Seven Wonders

Heute möchte ich eine Kombination aus Brett- und Kartenspiel vorstellen, die mir gestern einen sehr unterhaltsamen Spieleabend beschert hat. Seven Wonders ist im weitesten Sinne ein Aufbauspiel, bei dem die durch die sieben Weltwunder repräsentierten Kulturen gegeneinander antreten, um die fortschrittlichste unter ihnen zu bestimmen. Diesen Titel erhält am Ende der Spieler, welcher die meisten Siegpunkte gesammelt hat.

Siegpunkte gibt es für verschiedene Leistungen: Den Ausbau des eigenen Weltwunders und anderer Monumente, militärischen Erfolg gegen die Nachbarkulturen, wirtschaftlicher Erfolg im Handel mit anderen, einen großen Vorrat an natürlichen Rohstoffen und den Entwicklungsgrad der eigenen Wissenschaften. Alle diese Leistungen sind im Spiel als Karten abgebildet. In drei Zivilisationsstufen (= Ausbaustufen der Karten = Runden) werden jeweils sieben Karten zufällig an alle Spieler verteilt. Jeder Spieler sucht sich davon eine Karte aus, die er dann sofort spielt, und danach werden die Karten an den Nachbarn weitergegeben.

Jede Karte verbraucht Resourcen, die die Kultur entweder selber aufbringen muss (über Resourcenkarten) oder sich bei den direkten Nachbarn für bare Münze einkaufen kann. Ist eine Karten ausgelegt, hat sie meist einen sofortigen Effekt (Einnahme von Goldmünzen), manchmal einen dauerhaften Effekt (preiswerter Handel mit einem Nachbarn) und schließlich einen Einfluss auf die Siegpunkte.
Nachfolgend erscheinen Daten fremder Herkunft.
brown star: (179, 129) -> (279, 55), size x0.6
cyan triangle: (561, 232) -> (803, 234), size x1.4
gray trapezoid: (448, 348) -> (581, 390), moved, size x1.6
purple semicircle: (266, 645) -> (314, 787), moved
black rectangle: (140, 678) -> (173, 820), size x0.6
Die Kartenstapel wandern solange von einem Spieler zum nächsten, bis nur noch eine Karte übrig bleibt. Dann ist eine der drei Runden beendet, es wird Krieg geführt zwischen den Nachbarkulturen und der Aufstieg in die nächste Zivilisationsstufe (sprich Runde) erfolgt. Ganz zum Schluss wird zusammengezählt und der aufgrund der komplexen Wechselwirkungen einiger Karten nicht immer sofort erkennbare Sieger rechnerisch ermittelt.
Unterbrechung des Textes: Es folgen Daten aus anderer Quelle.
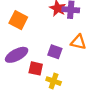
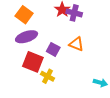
purple ellipse: (17, 55) -> (27, 37), moved
red square: (36, 68) -> (33, 62), size x1.5

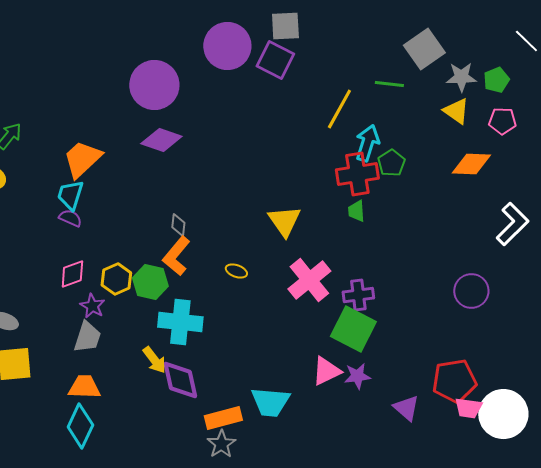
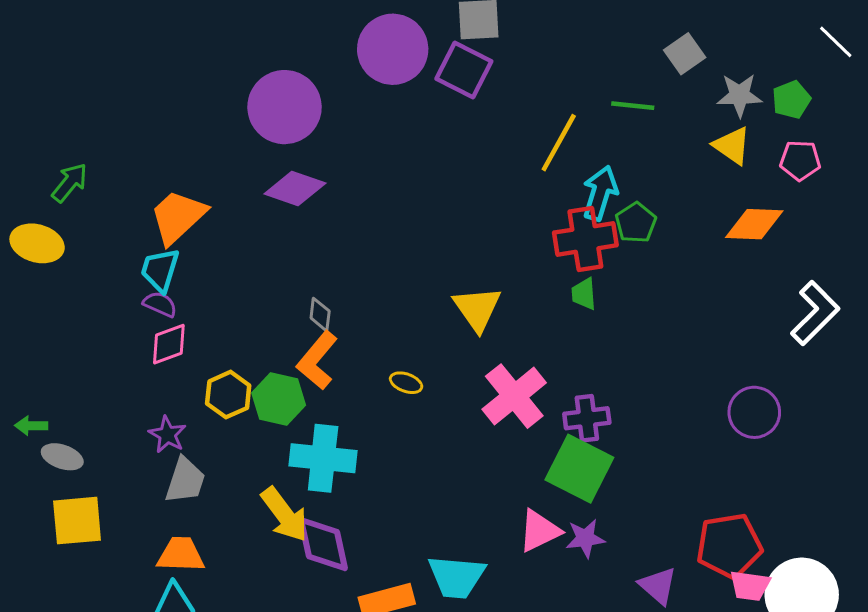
gray square: (424, 49) -> (685, 54), size x0.7
pink diamond: (72, 274) -> (169, 344), moved
purple star: (92, 306) -> (167, 435), moved
yellow arrow: (154, 360) -> (285, 515), size x1.4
Diese Schwierigkeit, zu erkennen, wer gerade die meisten Siegpunkte besitzt, ist eine Stärke des Spiels. Denn dies kann sich jede Runde ändern und die Strategien der direkten Nachbarn können einen großen Einfluss auf die eigene Spielausrichtung haben. Die eine zielführende Strategie gibt es dabei nicht, sowohl das Setzen von Schwerpunkten als auch das Bauen in die Breite kann am Ende den winzigen Ausschlag zum Sieg geben.
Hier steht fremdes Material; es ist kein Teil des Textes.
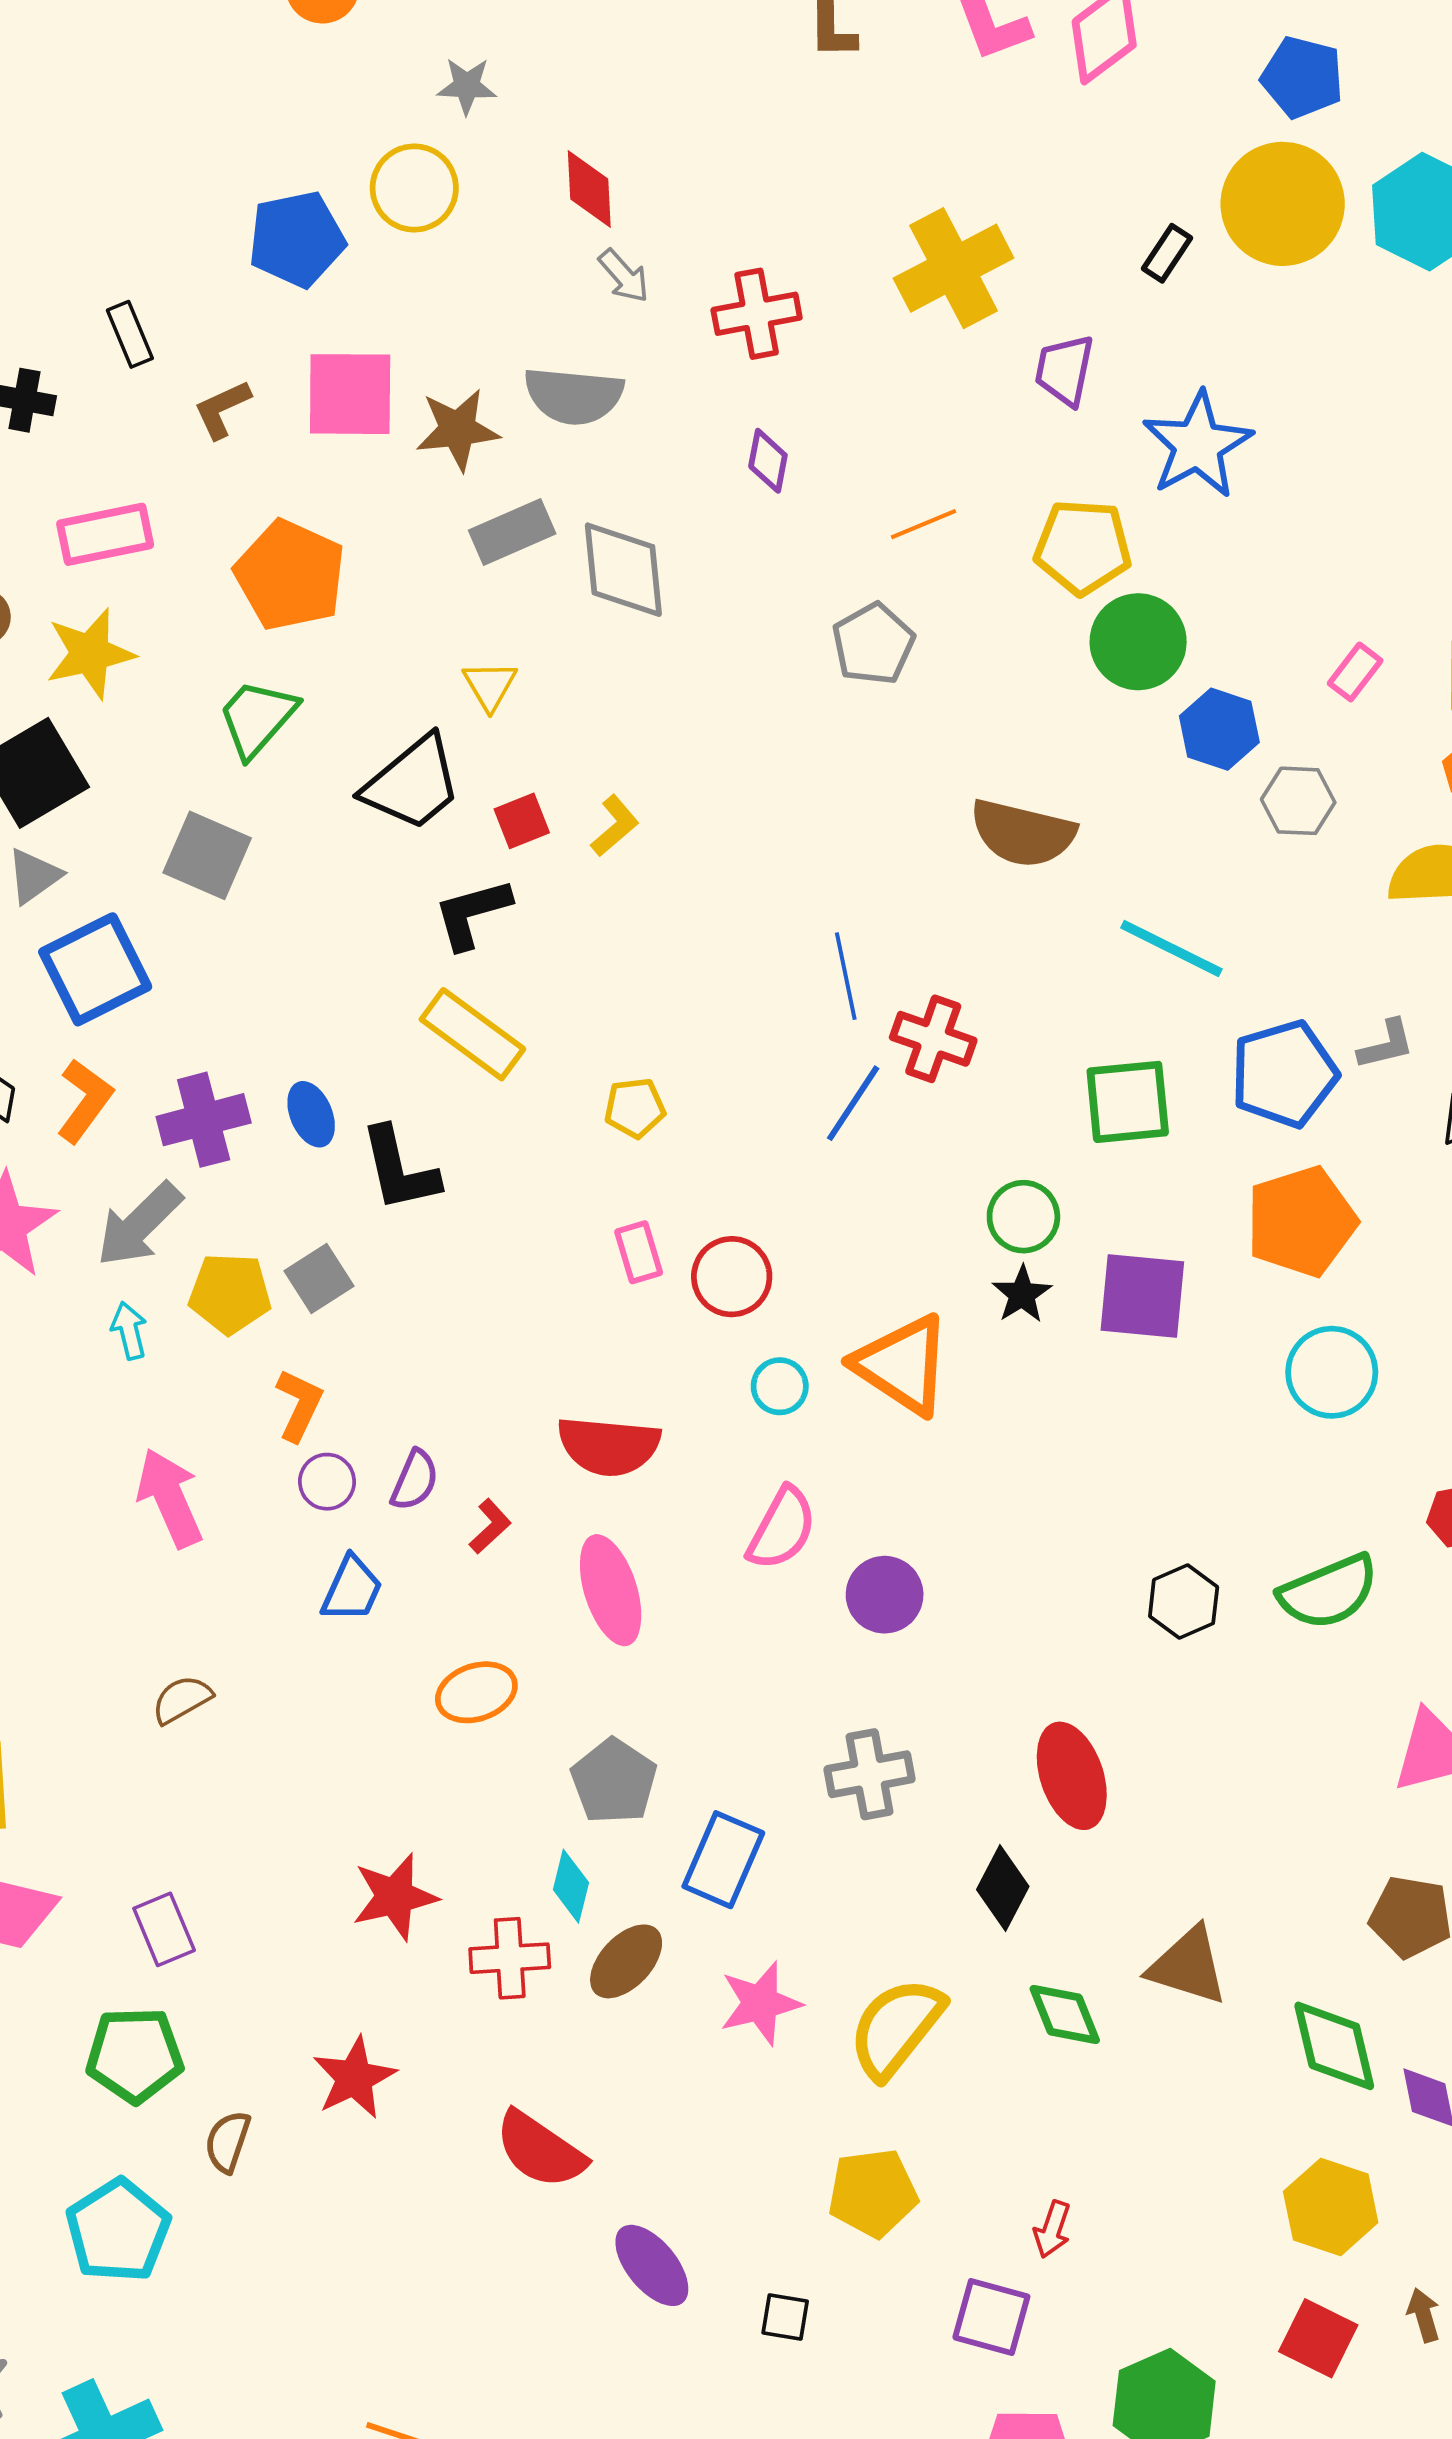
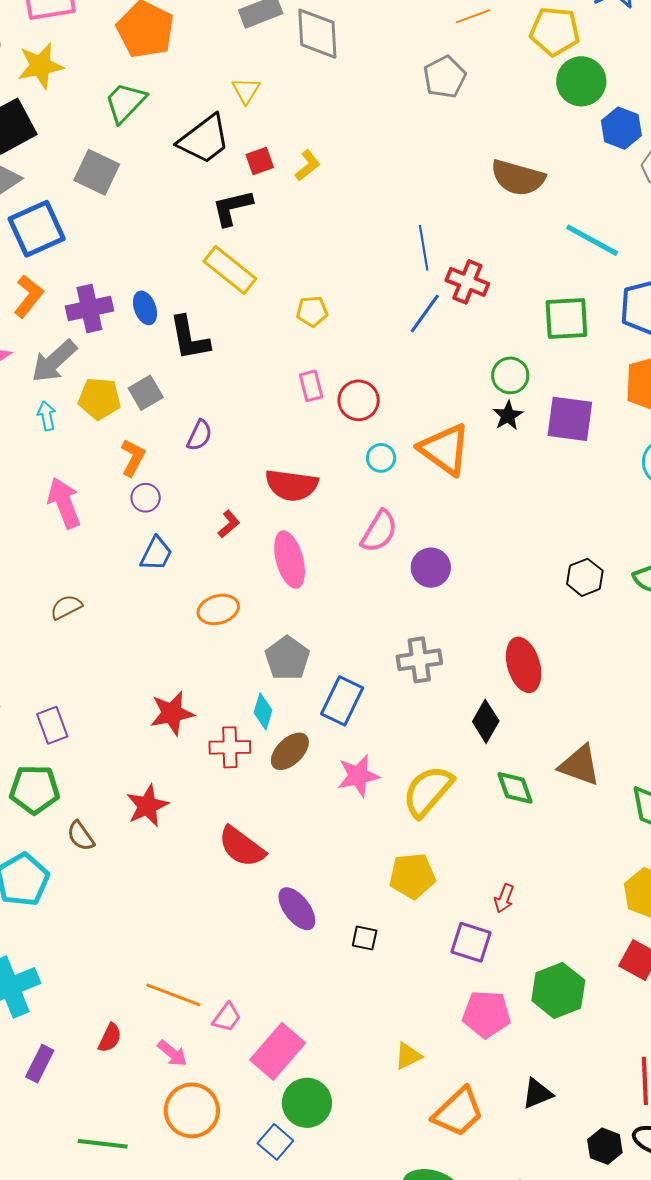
purple semicircle: (415, 1480) -> (199, 435), moved
brown semicircle: (228, 2142) -> (81, 836), turned -56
Da jeder Spieler eigentlich nur mit seinen beiden direkten Nachbarn in Kontakt ist, ob es nun Handel oder Krieg ist, muss nicht der gesamte Tisch ständig überblickt werden. Dabei ist es schon sinnvoll zu schauen, wem eine Karte eventuell nützen würde, die an den nächsten Spieler weitergegeben wird. So sind die Optionen des eigenen Handelns zwar beschränkt, da jeder Spieler immer nur die Wahl zwischen maximal sieben Karten hat. Trotzdem ergeben sich mit jeder Karte neue, spannende Situationen.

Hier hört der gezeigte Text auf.